Australian rules footballer (1889–1967)

Robert Alexander "Allan" McCracken (13 April 1889 – 28 June 1967) was an Australian rules footballer who played for the University Football Club in the Victorian Football League (VFL).

After leaving Scotch College in 1910, McCracken studied to qualify as an architect at the University of Melbourne and while studying played 22 games for the university team in the VFL.
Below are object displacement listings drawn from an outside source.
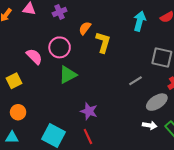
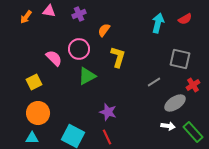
yellow L-shape: (103, 42) -> (118, 57), moved
orange circle: (18, 112) -> (38, 113), size x1.5

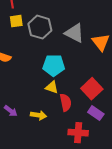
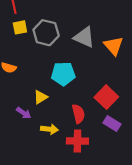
yellow triangle: (52, 87) -> (41, 97), moved, turned -48
purple arrow: (11, 111) -> (24, 113), moved
red cross: (78, 133) -> (77, 141), moved

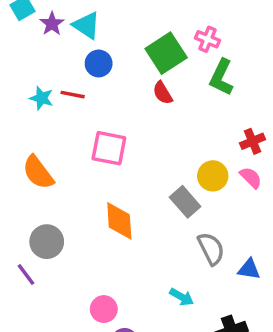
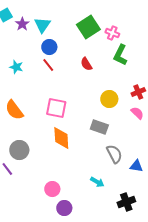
cyan triangle: (86, 25) -> (42, 25), turned 30
green square: (166, 53) -> (88, 27), moved
red line: (73, 95) -> (48, 65), moved, turned 40
pink square: (109, 148) -> (56, 108), moved
yellow circle: (213, 176) -> (109, 99), moved
gray rectangle: (185, 202) -> (99, 127), turned -30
In August 1914 McCracken enlisted to serve in World War I at Prahran, and shortly before embarking on HMAT Orivieto for overseas in October, he married Mabel Geraldine Fitzgerald. He landed at Gallipoli with the machine gun section of the 5th Battalion, fought at Cape Helles and took part in the Battle of Krithia. After the Gallipoli evacuation he was given a commission in the 57th Battalion but he returned to Australia after being shot in the face while fighting near Fleurbaix in France, and was discharged in January 1917.